このイカ明太は反則。すぐに通販調べて購入。
こっちがラストエリクサーか?
翌朝。
朝7:00から焼そば定食のある街、博多。最高。

シンプルな鉄板焼き屋の焼そば。出汁ソースかな?風味が強くてご飯に合う。やや太めの麺と豚が味を吸ってて美味い。鉄板提供なので焦げも香ばしい。朝から大満足。330
さて。

前夜、昼間どこ行こうか調べてる時に気になった、福岡アジア美術館へ。
強烈なメッセージ、内なる自己を吐き出したもの。開催中の展示(「ベトナム、記憶の風景」と「変革の時代、新たなる自画像」)がなかなか重い作品群だったが、何か受け取れたように思う。
日本人男性であることは、歴史ごと、どこかで意識しておかなければ。
徒歩でそれなりの距離を歩いてカロリーを消費したので、昼メシはもう一軒、目当てにしてた焼そば屋、想夫恋へ。これは冷凍食品は食べたことがあったので、実店舗に更なる期待を寄せて。

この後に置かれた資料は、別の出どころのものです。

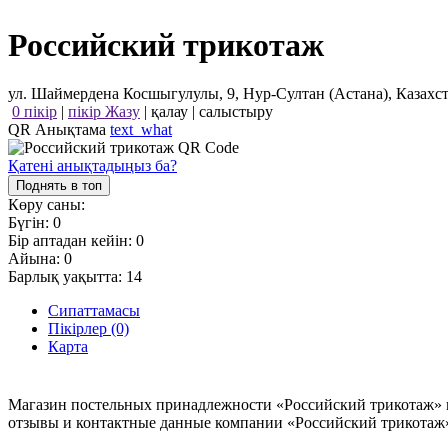
Российский трикотаж
ул. Шаймердена Косшыгулулы, 9, Нур-Султан (Астана), Казахс
0 пікір
|
пікір Жазу
|
қалау
|
салыстыру
QR Анықтама
text_what
Қатені анықтадыңыз ба?
Поднять в топ
Көру саны:
Бүгін:
0
Бір аптадан кейін:
0
Айына:
0
Барлық уақытта:
14
Сипаттамасы
Пікірлер (0)
Карта
Магазин постельных принадлежности «Российский трикотаж» в 
отзывы и контактные данные компании «Российский трикотаж» –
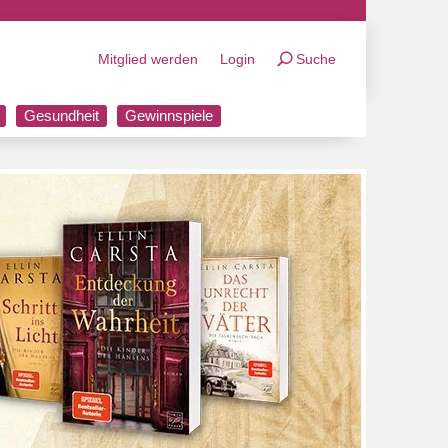
Mitglied werden
Login
Suche
Gesundheit
Gewinnspiele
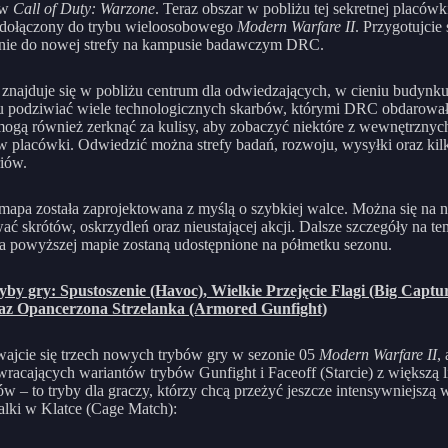
 w
Call of Duty: Warzone
. Teraz obszar w pobliżu tej sekretnej placówk
 dołączony do trybu wieloosobowego
Modern Warfare II
. Przygotujcie 
nie do nowej strefy na kampusie badawczym DRC.
znajduje się w pobliżu centrum dla odwiedzających, w cieniu budynku
 podziwiać wiele technologicznych skarbów, którymi DRC obdarował
ogą również zerknąć za kulisy, aby zobaczyć niektóre z wewnętrznyc
w placówki. Odwiedzić można strefy badań, rozwoju, wysyłki oraz kil
riów.
mapa została zaprojektowana z myślą o szybkiej walce. Można się na n
ać skrótów, oskrzydleń oraz nieustającej akcji. Dalsze szczegóły na te
na powyższej mapie zostaną udostępnione na półmetku sezonu.
by gry: Spustoszenie (Havoc), Wielkie Przejęcie Flagi (Big Captu
raz Opancerzona Strzelanka (Armored Gunfight)
ajcie się trzech nowych trybów gry w sezonie 05
Modern Warfare II
,
wracających wariantów trybów Gunfight i Faceoff (Starcie) z większą l
ów – to tryby dla graczy, którzy chcą przeżyć jeszcze intensywniejszą
alki w Klatce (Cage Match):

やはりこれが現地の味か。バソキ屋同様、ポリポリに焼いてある。肉がゴロっとしていること、麺が違うこと、鉄板提供のため油が少し多めであることあたりが大きな違いか。しかし思い込みの効果もあるだろうが、こちらの方がやはり歴史の重みというか、なんだか積み上げられたものを感じる。バンドでもベテランの味ってやっぱあるもんなぁ…。来て良かった。331
続いて、まだ時間があるので板付遺跡へ。

奈良の環濠集落も見に行ってないのに福岡のを先に見学してきた。資料館の職員さん、暇だからというのもあってか、色々と解説してくれて助かったし面白かった。そういえば家を出てから初めてちゃんと人と会話したな。
予想以上にバスにすんなり乗れたことで時間が余り気味に。土産を買ってロッカーに入れたら、もう一食いけるな…野望が湧いてくる。
抱えきれるかどうか、という程に土産を買い込み
ラストは時間と距離も考慮して、再度バソキ屋へ。

せっかくの博多ということもあってホルモン焼そばにしてみた。
ホルモン一口食った瞬間、ハイボールを注文。
速球投手かと思ったらこんなエグい球あったんかよ。ゴマと辛味噌と、ポリポリに焼かれた麺の合うこと。俺なら安易にニラ使いたくなるけど、使わない理由が何かあるのかな?原価率?まぁいいか。ホルモンを少し残しておいて、ソイツで飲む。効率的。332
というわけで、家で食べたのと焼きラーメンも含めて二日で七焼そば。大満足。思うがまま、欲望の限りを尽くした二日間であった。体重計と来月の請求が怖い。